The Bank of Canada’s governing council was united last month on the need to reduce its benchmark interest rate — but not on when the cut should take effect. A newly released summary of deliberations from the October decision shows policymakers wrestled over the timing of the move before ultimately lowering the policy rate by a quarter percentage point to 2.25 per cent, marking the second consecutive cut.
Council members agreed the economy was too weak to sustain higher rates, with U.S. tariffs weighing heavily on growth and inflation projected to hover near the bank’s two per cent target. But some argued it would be wiser to wait until later in the fall to get a clearer picture of how the economy was digesting trade disruptions — and to assess the federal budget unveiled just last week.
Others pushed for a more immediate reduction, pointing to a soft labour market, sluggish activity, and weak growth projections for the remainder of the year. That argument prevailed.
With the October cut, the bank signalled it believes interest rates have now done most of the heavy lifting required to smooth Canada’s transition through tariff-driven turbulence. Unless the outlook sharply deteriorates, decision-makers indicated further cuts are unlikely.
The October decision also marked a return to formal central forecasts for growth and inflation. Since January, the bank had been issuing “illustrative scenarios” instead of full projections due to widespread uncertainty around U.S. trade actions. Officials now say that uncertainty has eased enough to confidently publish updated forecasts.
The Bank’s new projections foresee real GDP growing at an average of 0.75 per cent in the second half of 2025 — a rebound from the 1.6 per cent annualized contraction in the second quarter. Consumption and housing activity are expected to drive that recovery, while government spending is forecast to provide support even though council members had not yet seen the federal budget during their October discussions.

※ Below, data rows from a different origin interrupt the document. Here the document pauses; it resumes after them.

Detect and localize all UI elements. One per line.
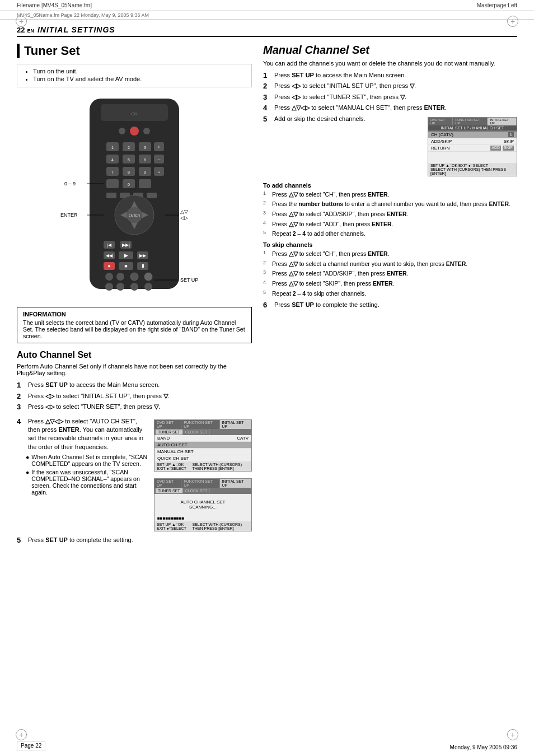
reg-mark-bl [16, 729, 27, 740]
information-box: INFORMATION The unit selects the correct… [17, 307, 252, 343]
svg-text:⏸: ⏸ [140, 263, 146, 269]
svg-text:▶▶: ▶▶ [139, 253, 147, 258]
auto-channel-set-title: Auto Channel Set [17, 350, 252, 360]
add-step-1: 1 Press △▽ to select "CH", then press EN… [263, 190, 517, 199]
svg-text:▶: ▶ [124, 253, 128, 258]
svg-text:+: + [157, 144, 160, 150]
svg-point-61 [105, 273, 113, 281]
remote-area: CH 1 2 3 [17, 93, 252, 301]
add-step-2: 2 Press the number buttons to enter a ch… [263, 200, 517, 208]
svg-text:+: + [158, 170, 160, 174]
svg-text:●: ● [107, 263, 110, 269]
page-number: 22 [17, 26, 25, 34]
svg-point-65 [105, 283, 113, 291]
manual-channel-set-title: Manual Channel Set [263, 44, 517, 57]
svg-rect-34 [106, 193, 116, 198]
manual-step-2: 2 Press ◁▷ to select "INITIAL SET UP", t… [263, 82, 517, 90]
manual-step-5: 5 Add or skip the desired channels. [263, 115, 423, 123]
svg-text:6: 6 [144, 158, 146, 162]
skip-step-2: 2 Press △▽ to select a channel number yo… [263, 260, 517, 268]
svg-text:4: 4 [111, 158, 114, 162]
svg-text:0 – 9: 0 – 9 [64, 181, 76, 186]
page-title-row: 22 EN INITIAL SETTINGS [17, 25, 517, 37]
add-step-4: 4 Press △▽ to select "ADD", then press E… [263, 220, 517, 228]
manual-screen-img: DVD SET UP FUNCTION SET UP INITIAL SET U… [428, 117, 517, 176]
svg-text:|◀: |◀ [107, 242, 112, 248]
manual-step-6: 6 Press SET UP to complete the setting. [263, 301, 517, 309]
auto-screen-2: DVD SET UP FUNCTION SET UP INITIAL SET U… [154, 478, 252, 531]
reg-mark-tl [16, 16, 27, 27]
svg-rect-37 [147, 193, 157, 198]
skip-step-4: 4 Press △▽ to select "SKIP", then press … [263, 279, 517, 288]
to-add-title: To add channels [263, 182, 517, 189]
svg-text:▶▶|: ▶▶| [122, 242, 130, 248]
svg-point-3 [130, 127, 139, 136]
svg-point-5 [143, 128, 150, 134]
svg-text:–: – [157, 157, 160, 162]
svg-text:3: 3 [144, 146, 146, 150]
info-text: The unit selects the correct band (TV or… [23, 319, 246, 339]
add-step-3: 3 Press △▽ to select "ADD/SKIP", then pr… [263, 210, 517, 218]
tuner-set-title: Tuner Set [17, 44, 252, 58]
auto-screens: DVD SET UP FUNCTION SET UP INITIAL SET U… [154, 417, 252, 534]
svg-point-4 [119, 128, 125, 134]
footer-date: Monday, 9 May 2005 09:36 [450, 744, 517, 750]
tuner-bullets: Turn on the unit. Turn on the TV and sel… [17, 64, 252, 87]
auto-step-2: 2 Press ◁▷ to select "INITIAL SET UP", t… [17, 392, 252, 400]
svg-text:△▽: △▽ [180, 209, 188, 214]
svg-point-62 [116, 273, 124, 281]
svg-text:◀◀: ◀◀ [106, 253, 113, 258]
page-header: Filename [MV4S_05Name.fm] Masterpage:Lef… [0, 0, 534, 11]
svg-text:0: 0 [128, 183, 130, 186]
svg-text:ENTER: ENTER [60, 212, 78, 218]
svg-text:◁▷: ◁▷ [180, 215, 188, 221]
svg-text:2: 2 [128, 146, 130, 150]
auto-screen-1: DVD SET UP FUNCTION SET UP INITIAL SET U… [154, 419, 252, 472]
skip-step-5: 5 Repeat 2 – 4 to skip other channels. [263, 290, 517, 298]
svg-text:9: 9 [144, 170, 146, 174]
main-content: 22 EN INITIAL SETTINGS Tuner Set Turn on… [0, 20, 534, 569]
auto-step-4-row: 4 Press △▽◁▷ to select "AUTO CH SET", th… [17, 417, 252, 534]
skip-step-1: 1 Press △▽ to select "CH", then press EN… [263, 250, 517, 258]
section-title: INITIAL SETTINGS [38, 25, 115, 34]
reg-mark-tr [507, 16, 518, 27]
footer-page-number: Page 22 [17, 741, 45, 750]
svg-text:SET UP: SET UP [180, 277, 198, 283]
col-right: Manual Channel Set You can add the chann… [263, 44, 517, 547]
auto-step-3-row: 3 Press ◁▷ to select "TUNER SET", then p… [17, 403, 252, 413]
svg-rect-32 [106, 179, 119, 188]
auto-channel-set-desc: Perform Auto Channel Set only if channel… [17, 363, 252, 376]
svg-text:ENTER: ENTER [129, 214, 140, 217]
svg-point-63 [130, 273, 138, 281]
to-skip-title: To skip channels [263, 241, 517, 248]
skip-step-3: 3 Press △▽ to select "ADD/SKIP", then pr… [263, 269, 517, 278]
svg-text:5: 5 [128, 158, 130, 162]
svg-point-67 [130, 283, 138, 291]
auto-step-3: 3 Press ◁▷ to select "TUNER SET", then p… [17, 403, 252, 411]
en-label: EN [27, 28, 34, 34]
two-col-layout: Tuner Set Turn on the unit. Turn on the … [17, 44, 517, 547]
manual-screen: DVD SET UP FUNCTION SET UP INITIAL SET U… [428, 115, 517, 179]
svg-text:8: 8 [128, 170, 130, 174]
filename-label: Filename [MV4S_05Name.fm] [17, 2, 92, 8]
add-step-5: 5 Repeat 2 – 4 to add other channels. [263, 230, 517, 238]
step4-bullets: ● When Auto Channel Set is complete, "SC… [26, 454, 149, 496]
svg-point-66 [116, 283, 124, 291]
svg-point-69 [144, 273, 152, 281]
auto-step-1: 1 Press SET UP to access the Main Menu s… [17, 381, 252, 389]
masterpage-label: Masterpage:Left [477, 2, 517, 8]
bullet-1: Turn on the unit. [33, 68, 246, 74]
svg-text:1: 1 [111, 146, 114, 150]
svg-rect-33 [139, 179, 151, 188]
svg-text:CH: CH [131, 111, 138, 116]
svg-point-68 [144, 283, 152, 291]
auto-step-4: 4 Press △▽◁▷ to select "AUTO CH SET", th… [17, 417, 149, 452]
bullet-2: Turn on the TV and select the AV mode. [33, 76, 246, 82]
manual-channel-set-desc: You can add the channels you want or del… [263, 60, 517, 67]
manual-step-3: 3 Press ◁▷ to select "TUNER SET", then p… [263, 93, 517, 101]
reg-mark-br [507, 729, 518, 740]
remote-svg: CH 1 2 3 [56, 93, 213, 300]
manual-step-1: 1 Press SET UP to access the Main Menu s… [263, 71, 517, 80]
svg-text:■: ■ [124, 263, 127, 269]
manual-step-5-row: 5 Add or skip the desired channels. DVD … [263, 115, 517, 179]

Governor Tiff Macklem, speaking to MPs last week, declined to comment directly on the budget’s measures but endorsed its broad diagnosis of Canada’s economic challenges, including weak productivity and low investment. He also stressed that while deficits can fuel inflation in a hot economy, Canada is currently operating well below its capacity.
The Bank of Canada will deliver its next interest rate decision on December 10.